**TASK STATEMENT**
Only the pictures should be dropped; copy the rest of the entries exactly.

**Dataset entries**

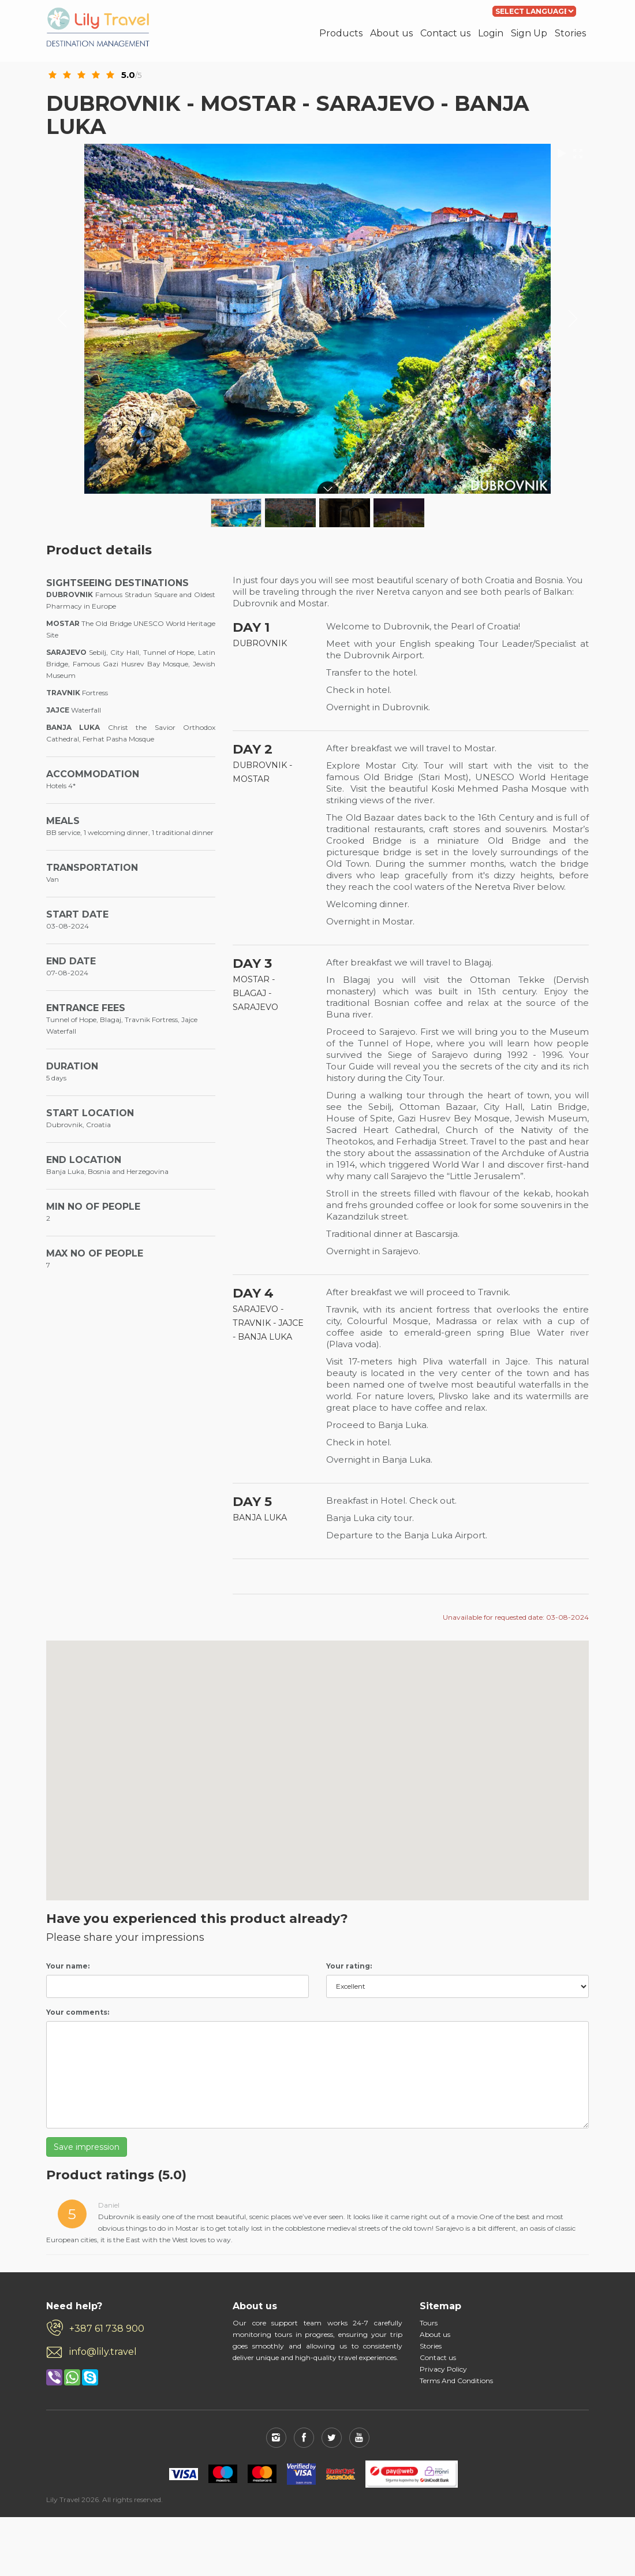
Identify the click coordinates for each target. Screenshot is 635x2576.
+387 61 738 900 (106, 2328)
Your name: (67, 1966)
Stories (570, 33)
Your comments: (77, 2012)
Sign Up (529, 33)
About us (391, 33)
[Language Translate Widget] (534, 11)
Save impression (86, 2147)
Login (490, 33)
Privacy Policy (443, 2369)
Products (341, 33)
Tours (429, 2322)
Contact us (445, 33)
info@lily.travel (103, 2351)
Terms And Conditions (456, 2380)
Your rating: (349, 1966)
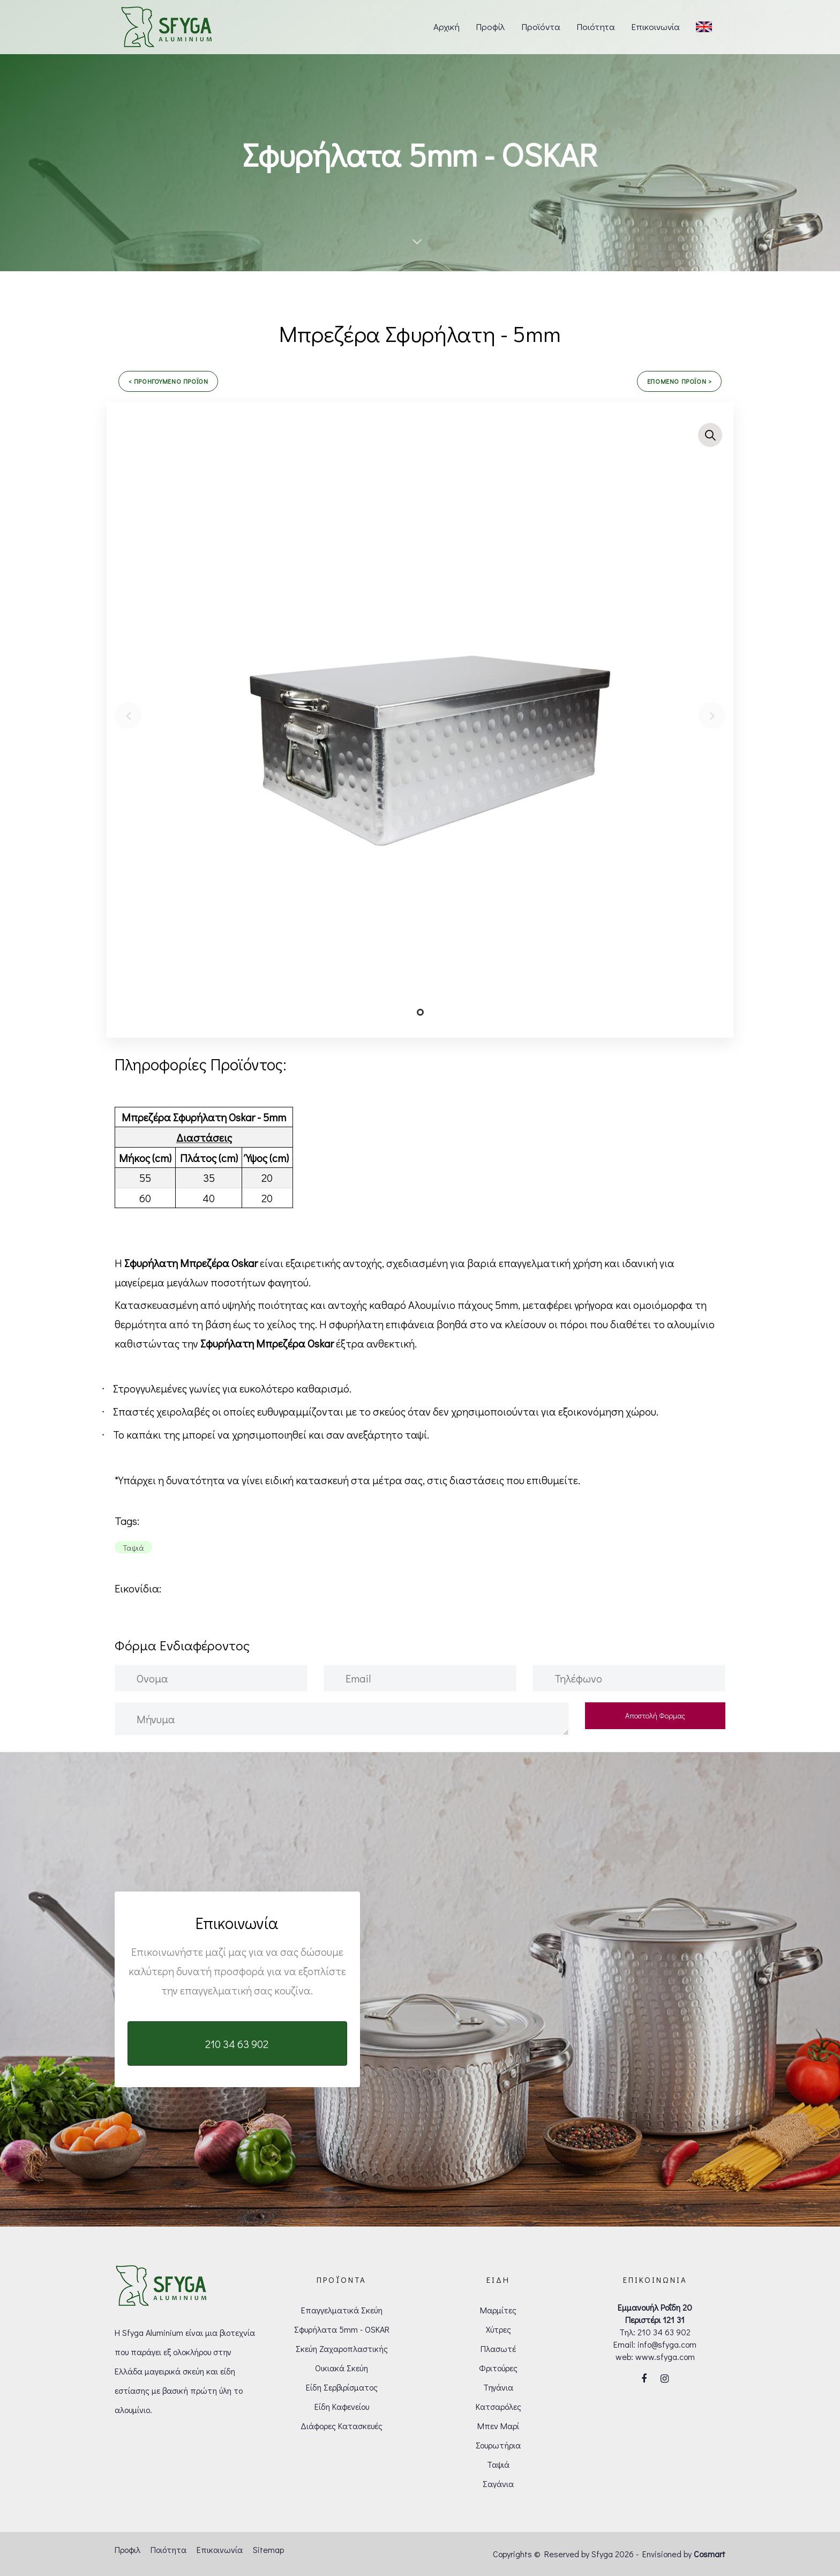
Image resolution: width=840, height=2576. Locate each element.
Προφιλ (127, 2549)
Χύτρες (498, 2329)
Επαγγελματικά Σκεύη (341, 2310)
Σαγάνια (498, 2483)
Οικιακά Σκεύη (341, 2367)
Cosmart (709, 2553)
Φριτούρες (498, 2367)
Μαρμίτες (498, 2310)
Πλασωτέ (498, 2348)
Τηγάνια (498, 2387)
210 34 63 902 (664, 2331)
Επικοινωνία (220, 2549)
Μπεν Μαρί (498, 2425)
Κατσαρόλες (498, 2406)
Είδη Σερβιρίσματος (342, 2387)
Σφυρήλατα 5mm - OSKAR (341, 2329)
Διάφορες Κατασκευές (341, 2425)
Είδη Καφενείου (341, 2406)
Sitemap (268, 2549)
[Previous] (128, 715)
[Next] (712, 715)
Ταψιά (498, 2464)
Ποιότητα (168, 2549)
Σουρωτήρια (498, 2445)
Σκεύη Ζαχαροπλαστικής (342, 2348)
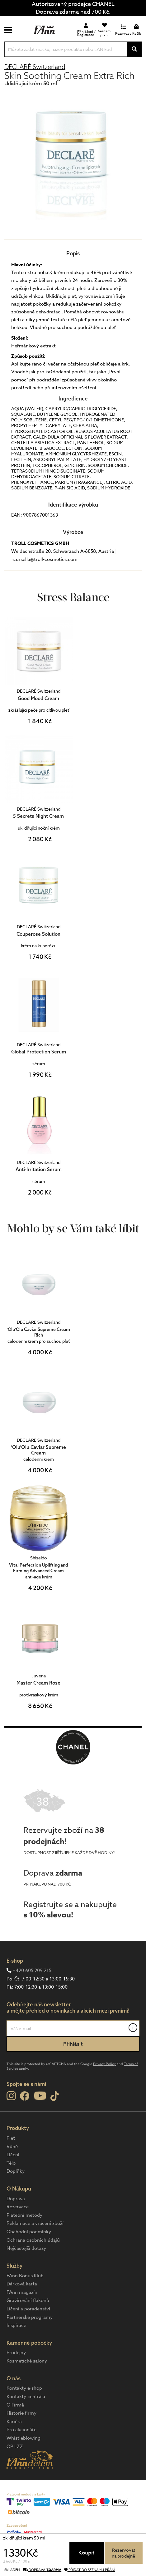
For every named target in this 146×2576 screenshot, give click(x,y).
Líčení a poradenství (28, 2308)
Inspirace (16, 2325)
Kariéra (14, 2421)
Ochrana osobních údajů (33, 2240)
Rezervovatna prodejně (123, 2553)
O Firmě (15, 2405)
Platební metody (24, 2215)
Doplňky (16, 2171)
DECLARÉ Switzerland (34, 67)
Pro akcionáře (21, 2429)
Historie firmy (21, 2413)
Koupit (86, 2553)
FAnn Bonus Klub (25, 2275)
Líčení (13, 2154)
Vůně (12, 2146)
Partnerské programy (30, 2317)
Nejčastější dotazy (26, 2248)
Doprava (16, 2198)
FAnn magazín (22, 2292)
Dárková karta (22, 2283)
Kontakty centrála (26, 2396)
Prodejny (16, 2352)
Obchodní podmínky (29, 2231)
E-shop (15, 1960)
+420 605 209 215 (32, 1970)
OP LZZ (15, 2446)
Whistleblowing (23, 2438)
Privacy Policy (104, 2064)
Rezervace (18, 2206)
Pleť (11, 2138)
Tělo (11, 2163)
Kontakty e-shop (24, 2388)
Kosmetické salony (27, 2361)
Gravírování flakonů (28, 2300)
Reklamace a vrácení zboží (35, 2223)
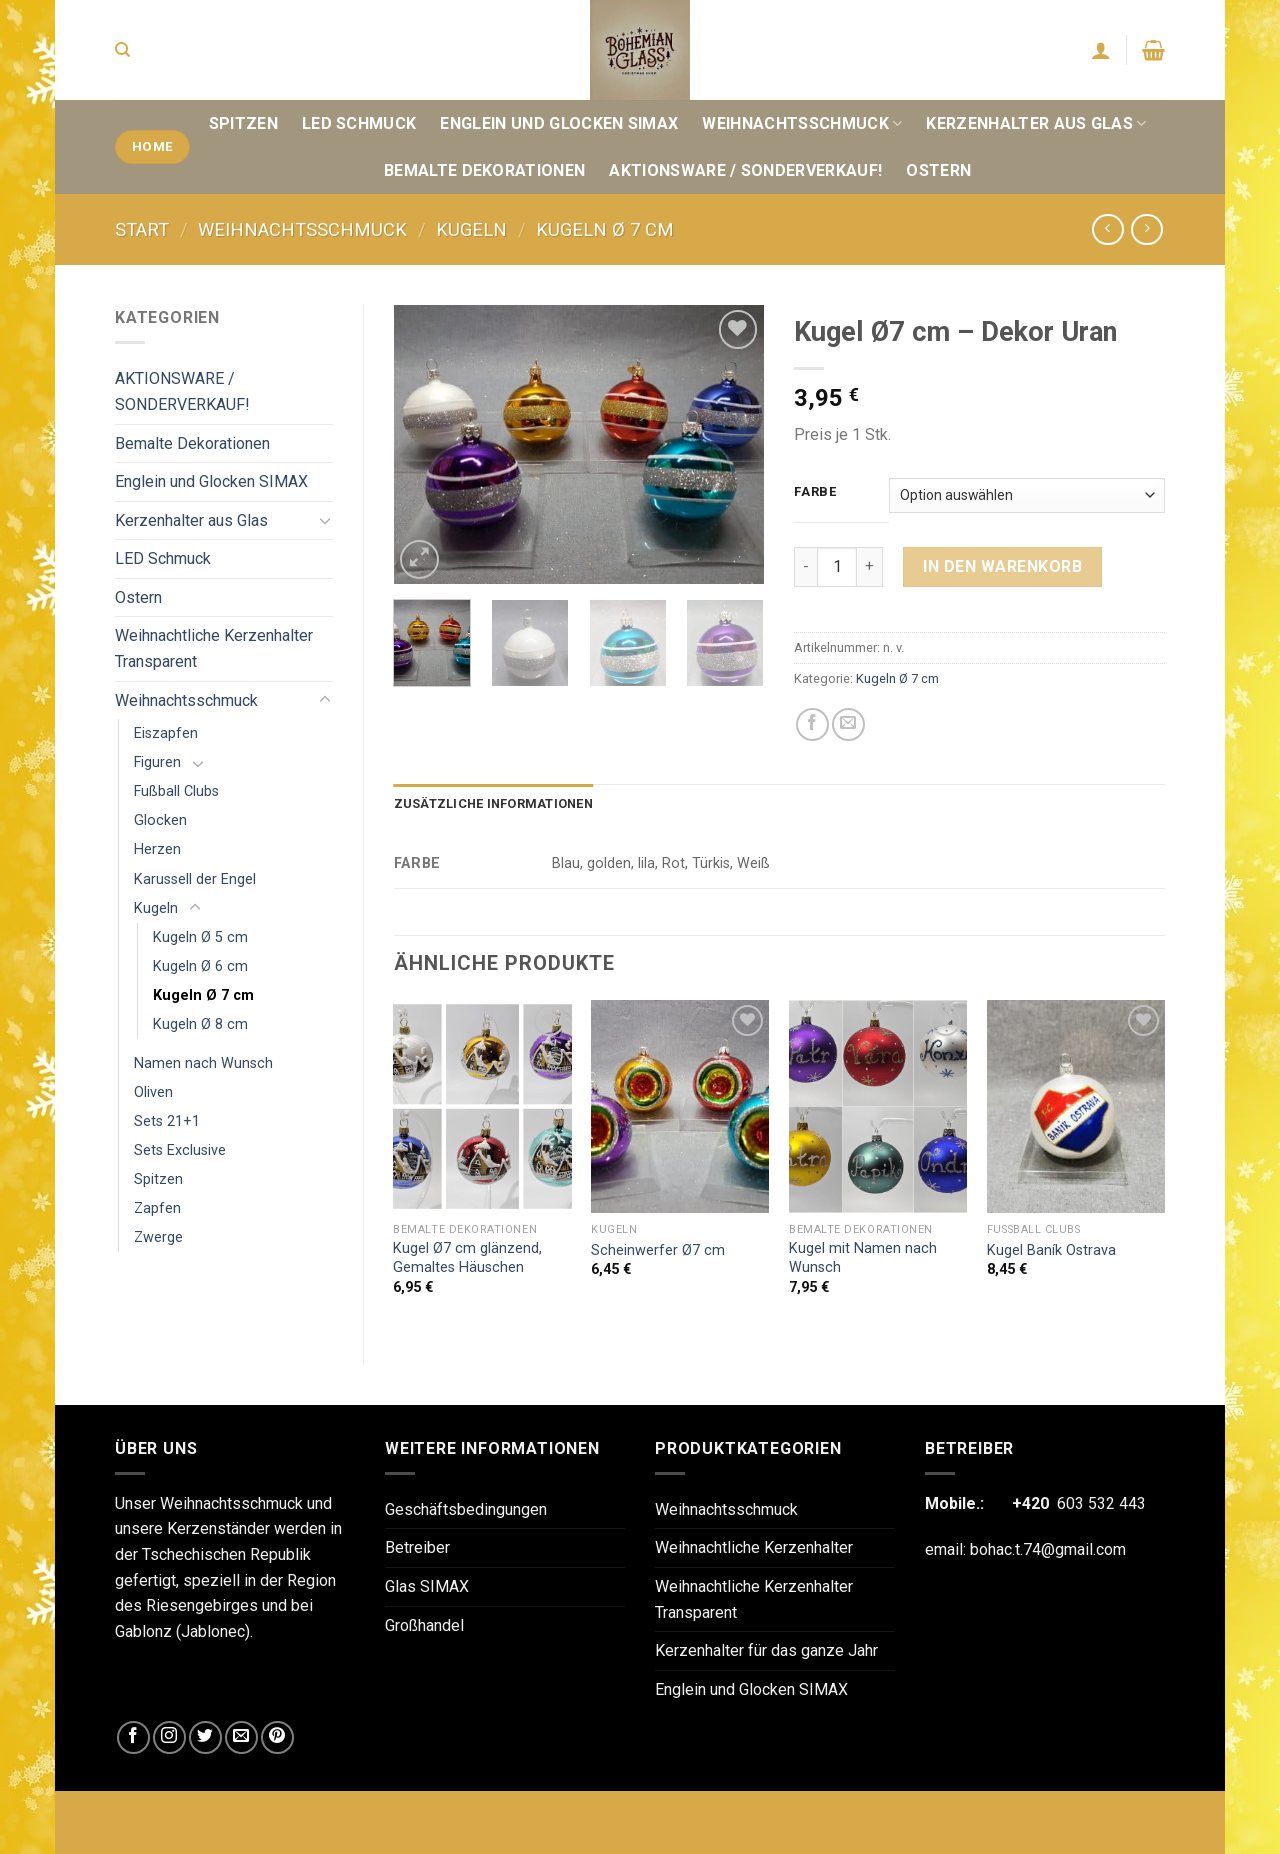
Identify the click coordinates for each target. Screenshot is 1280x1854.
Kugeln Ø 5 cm (200, 937)
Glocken (160, 820)
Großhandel (424, 1625)
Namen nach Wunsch (203, 1063)
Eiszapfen (166, 733)
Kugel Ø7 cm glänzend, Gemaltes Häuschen (467, 1258)
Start (142, 229)
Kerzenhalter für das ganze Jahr (766, 1650)
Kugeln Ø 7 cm (605, 229)
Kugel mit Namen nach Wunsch (863, 1258)
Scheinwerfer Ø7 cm (658, 1250)
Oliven (153, 1092)
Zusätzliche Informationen (493, 803)
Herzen (157, 849)
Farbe (815, 492)
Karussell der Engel (195, 879)
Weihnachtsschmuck (802, 123)
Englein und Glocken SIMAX (559, 123)
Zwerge (158, 1237)
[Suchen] (122, 50)
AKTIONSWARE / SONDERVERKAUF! (745, 170)
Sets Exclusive (180, 1150)
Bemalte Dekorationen (484, 170)
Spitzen (243, 123)
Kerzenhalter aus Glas (1036, 123)
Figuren (157, 762)
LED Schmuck (359, 123)
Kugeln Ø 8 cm (200, 1024)
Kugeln (471, 229)
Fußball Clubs (176, 791)
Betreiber (417, 1547)
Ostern (938, 170)
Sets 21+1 (167, 1121)
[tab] (493, 804)
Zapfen (157, 1208)
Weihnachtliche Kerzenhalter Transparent (214, 648)
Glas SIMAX (427, 1586)
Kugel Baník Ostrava (1051, 1250)
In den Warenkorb (1002, 566)
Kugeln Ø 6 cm (200, 966)
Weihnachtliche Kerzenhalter (754, 1547)
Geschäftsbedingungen (466, 1509)
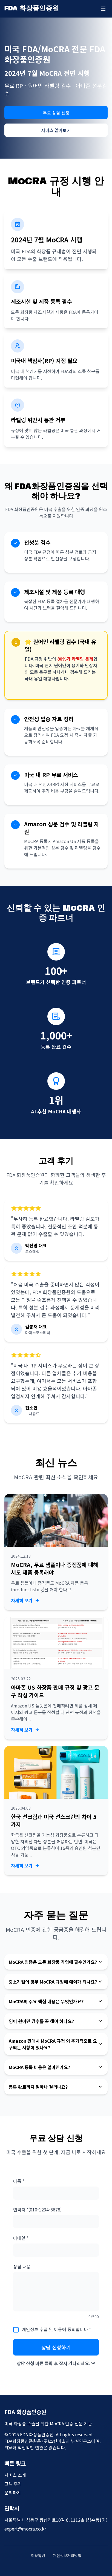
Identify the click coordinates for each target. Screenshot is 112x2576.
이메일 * (20, 2238)
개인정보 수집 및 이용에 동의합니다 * (56, 2329)
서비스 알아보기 (56, 130)
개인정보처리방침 (67, 2555)
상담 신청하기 (56, 2347)
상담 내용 (22, 2266)
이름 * (18, 2181)
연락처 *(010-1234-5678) (37, 2209)
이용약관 (38, 2555)
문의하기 (12, 2492)
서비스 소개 (15, 2475)
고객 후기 (13, 2483)
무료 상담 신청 (56, 112)
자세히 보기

**WRITTEN RESPONSE**
Identify the click coordinates for each target. Screenshot is 635x2576.
+387 61 738 900 (106, 2328)
Your name: (67, 1966)
Stories (570, 33)
Your comments: (77, 2012)
Sign Up (529, 33)
About us (391, 33)
[Language Translate Widget] (534, 11)
Save impression (86, 2147)
Login (490, 33)
Privacy Policy (443, 2369)
Products (341, 33)
Tours (429, 2322)
Contact us (445, 33)
info@lily.travel (103, 2351)
Terms And Conditions (456, 2380)
Your rating: (349, 1966)
Image resolution: width=840, height=2576. Locate each element.
Προφιλ (127, 2549)
Χύτρες (498, 2329)
Επαγγελματικά Σκεύη (341, 2310)
Σαγάνια (498, 2483)
Οικιακά Σκεύη (341, 2367)
Cosmart (709, 2553)
Φριτούρες (498, 2367)
Μαρμίτες (498, 2310)
Πλασωτέ (498, 2348)
Τηγάνια (498, 2387)
210 34 63 902 (664, 2331)
Επικοινωνία (220, 2549)
Μπεν Μαρί (498, 2425)
Κατσαρόλες (498, 2406)
Είδη Σερβιρίσματος (342, 2387)
Σφυρήλατα 5mm - OSKAR (341, 2329)
Διάφορες Κατασκευές (341, 2425)
Είδη Καφενείου (341, 2406)
Sitemap (268, 2549)
[Previous] (128, 715)
[Next] (712, 715)
Ταψιά (498, 2464)
Ποιότητα (168, 2549)
Σουρωτήρια (498, 2445)
Σκεύη Ζαχαροπλαστικής (342, 2348)
For every named target in this 146×2576 screenshot, give click(x,y).
Líčení a poradenství (28, 2308)
Inspirace (16, 2325)
Kariéra (14, 2421)
Ochrana osobních údajů (33, 2240)
Rezervovatna prodejně (123, 2553)
O Firmě (15, 2405)
Platební metody (24, 2215)
Doplňky (16, 2171)
DECLARÉ Switzerland (34, 67)
Pro akcionáře (21, 2429)
Historie firmy (21, 2413)
Koupit (86, 2553)
FAnn Bonus Klub (25, 2275)
Líčení (13, 2154)
Vůně (12, 2146)
Partnerské programy (30, 2317)
Nejčastější dotazy (26, 2248)
Doprava (16, 2198)
FAnn magazín (22, 2292)
Dárková karta (22, 2283)
Kontakty centrála (26, 2396)
Prodejny (16, 2352)
Obchodní podmínky (29, 2231)
E-shop (15, 1960)
+420 605 209 215 (32, 1970)
OP LZZ (15, 2446)
Whistleblowing (23, 2438)
Privacy Policy (104, 2064)
Rezervace (18, 2206)
Pleť (11, 2138)
Tělo (11, 2163)
Kontakty e-shop (24, 2388)
Kosmetické salony (27, 2361)
Gravírování flakonů (28, 2300)
Reklamace a vrácení zboží (35, 2223)
Identify the click coordinates for each target. Screenshot is 1280x1854.
Kugeln Ø 5 cm (200, 937)
Glocken (160, 820)
Großhandel (424, 1625)
Namen nach Wunsch (203, 1063)
Eiszapfen (166, 733)
Kugel Ø7 cm glänzend, Gemaltes Häuschen (467, 1258)
Start (142, 229)
Kerzenhalter für das ganze Jahr (766, 1650)
Kugeln Ø 7 cm (605, 229)
Kugel mit Namen nach Wunsch (863, 1258)
Scheinwerfer Ø7 cm (658, 1250)
Oliven (153, 1092)
Zusätzliche Informationen (493, 803)
Herzen (157, 849)
Farbe (815, 492)
Karussell der Engel (195, 879)
Weihnachtsschmuck (802, 123)
Englein und Glocken SIMAX (559, 123)
Zwerge (158, 1237)
[Suchen] (122, 50)
AKTIONSWARE / SONDERVERKAUF! (745, 170)
Sets Exclusive (180, 1150)
Bemalte Dekorationen (484, 170)
Spitzen (243, 123)
Kerzenhalter aus Glas (1036, 123)
Figuren (157, 762)
LED Schmuck (359, 123)
Kugeln Ø 8 cm (200, 1024)
Kugeln (471, 229)
Fußball Clubs (176, 791)
Betreiber (417, 1547)
Ostern (938, 170)
Sets 21+1 (167, 1121)
[tab] (493, 804)
Zapfen (157, 1208)
Weihnachtliche Kerzenhalter Transparent (214, 648)
Glas SIMAX (427, 1586)
Kugel Baník Ostrava (1051, 1250)
In den Warenkorb (1002, 566)
Kugeln Ø 6 cm (200, 966)
Weihnachtliche Kerzenhalter (754, 1547)
Geschäftsbedingungen (466, 1509)
Identify the click coordinates for each target. Screenshot is 112x2576.
이메일 * (20, 2238)
개인정보 수집 및 이용에 동의합니다 * (56, 2329)
서비스 알아보기 (56, 130)
개인정보처리방침 (67, 2555)
상담 신청하기 (56, 2347)
상담 내용 (22, 2266)
이름 * (18, 2181)
연락처 *(010-1234-5678) (37, 2209)
이용약관 (38, 2555)
문의하기 (12, 2492)
서비스 소개 (15, 2475)
고객 후기 (13, 2483)
무료 상담 신청 (56, 112)
자세히 보기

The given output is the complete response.